Quando estamos no final de nossos cursos universitários, não vemos a hora de tornarmo-nos bacharéis e deixarmos de ouvir aquela quantidade interminável de aulas, na sua grande maioria muito teóricas e cansativas.
Após a formatura, principalmente para aqueles que não advém de famílias poderosas e influentes, vem o momento do desprezo, das angústias e das incertezas. Qual o caminho a ser seguido?
No caso do Direito, restam, em suma, dois caminhos a serem seguidos: a advocacia ou os concursos públicos.
Para a advocacia é fundamental que o profissional tenha bom entrosamento social, ao ponto de que isto lhe reverta em clientelas. Além do mais, o retorno financeiro geralmente é mais demorado do que o salário garantido no final do mês, após a aprovação em concurso público.
É verdade, porém, que, no caso de vitória na advocacia, o ‘salário’ será seguramente maior do que os dos cargos públicos, mas como a advocacia é a arte da incerteza, na busca da estabilidade muitos preferem a certeza das funções públicas.
Questão que tem gerado grande controvérsia são os critérios que vêm sendo utilizados no preenchimento das vagas existentes, nos concursos públicos.
A título ilustrativo, trazemos os dados dos últimos concursos públicos para juiz do Trabalho e procurador do Estado.
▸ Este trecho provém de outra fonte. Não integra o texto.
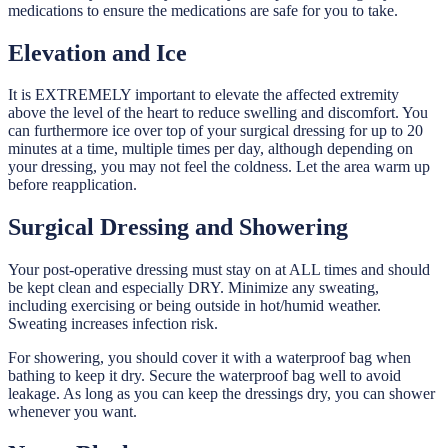
medications to ensure the medications are safe for you to take.
Elevation and Ice
It is EXTREMELY important to elevate the affected extremity
above the level of the heart to reduce swelling and discomfort. You
can furthermore ice over top of your surgical dressing for up to 20
minutes at a time, multiple times per day, although depending on
your dressing, you may not feel the coldness. Let the area warm up
before reapplication.
Surgical Dressing and Showering
Your post-operative dressing must stay on at ALL times and should
be kept clean and especially DRY. Minimize any sweating,
including exercising or being outside in hot/humid weather.
Sweating increases infection risk.
For showering, you should cover it with a waterproof bag when
bathing to keep it dry. Secure the waterproof bag well to avoid
leakage. As long as you can keep the dressings dry, you can shower
whenever you want.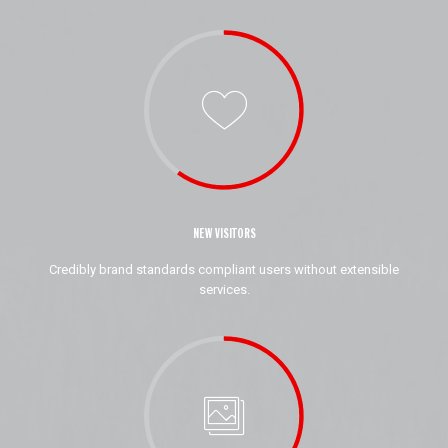
NEW VISITORS
Credibly brand standards compliant users without extensible
services.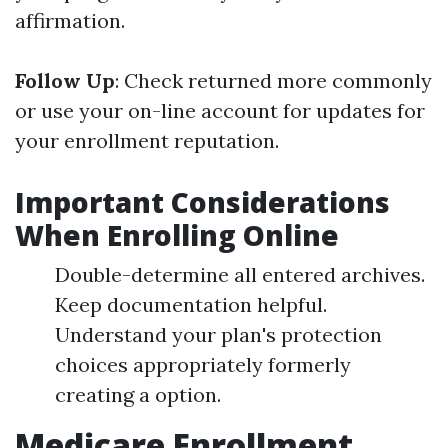
affirmation.
Follow Up
: Check returned more commonly
or use your on-line account for updates for
your enrollment reputation.
Important Considerations
When Enrolling Online
Double-determine all entered archives.
Keep documentation helpful.
Understand your plan's protection
choices appropriately formerly
creating a option.
Medicare Enrollment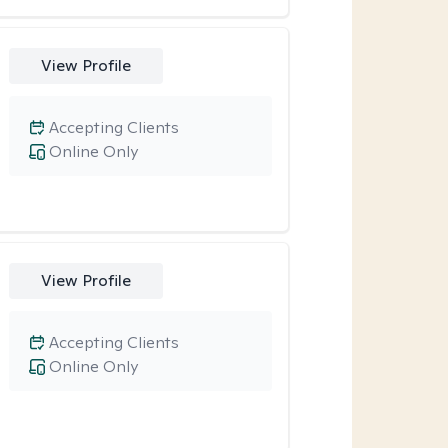
View Profile
Accepting Clients
Online Only
View Profile
Accepting Clients
Online Only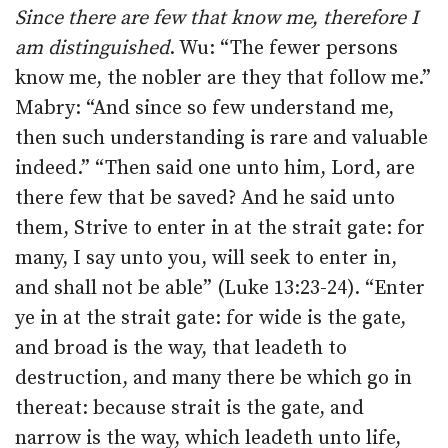
Since there are few that know me, therefore I
am distinguished
. Wu: “The fewer persons
know me, the nobler are they that follow me.”
Mabry: “And since so few understand me,
then such understanding is rare and valuable
indeed.” “Then said one unto him, Lord, are
there few that be saved? And he said unto
them, Strive to enter in at the strait gate: for
many, I say unto you, will seek to enter in,
and shall not be able” (Luke 13:23-24). “Enter
ye in at the strait gate: for wide is the gate,
and broad is the way, that leadeth to
destruction, and many there be which go in
thereat: because strait is the gate, and
narrow is the way, which leadeth unto life,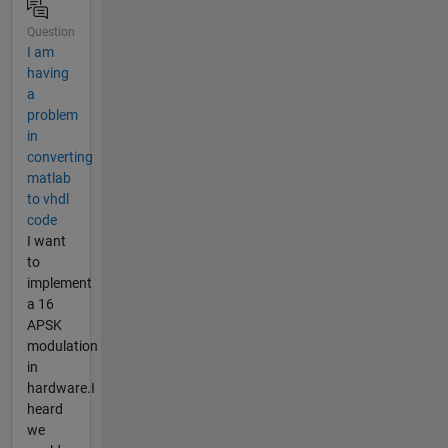
Question
I am
having
a
problem
in
converting
matlab
to vhdl
code
I want
to
implement
a 16
APSK
modulation
in
hardware.I
heard
we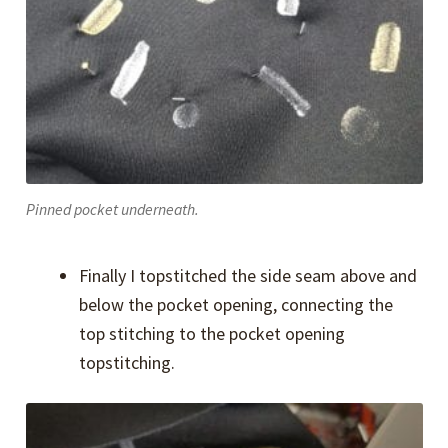
Pinned pocket underneath.
Finally I topstitched the side seam above and
below the pocket opening, connecting the
top stitching to the pocket opening
topstitching.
Nos últimos cinco concursos para juiz do Trabalho, destacamos o número de candidatos e os aprovados, respectivamente: 1.008-08, 975-1, 1.128-20, 835-10 e 1.194-08.
Nos últimos cinco concursos da Procuradoria do Estado do Paraná, o número de candidatos e os aprovados respectivamente foram: 614-24, 703-04, 841-26, 608-10 e 1.323-19.
Como é fácil de verificar, o número de pessoas que buscam os concursos é bastante grande, mas o que desperta questionamento é o fato de que, tanto no concurso para juiz do Trabalho quanto para procurador do Estado, a existência de vagas que não são preenchidas, mesmo realizados os concursos, é uma constante.
Discute-se sobre o despreparo dos disputantes. É de indagar-se se os atuais critérios dos concursos são realmente corretos. Embora não devamos generalizar, um fato parece-me que deve ser destacado. Os profissionais mostrarão se são realmente competentes na prática profissional. Deixar trabalhos forenses acumularem-se por critérios exacerbados de exigência nos concursos afetam toda a coletividade, que se vê, muitas vezes, frustrada e impotente diante da famigerada demora na análise das questões jurídicas postas a exame pelos agentes estatais.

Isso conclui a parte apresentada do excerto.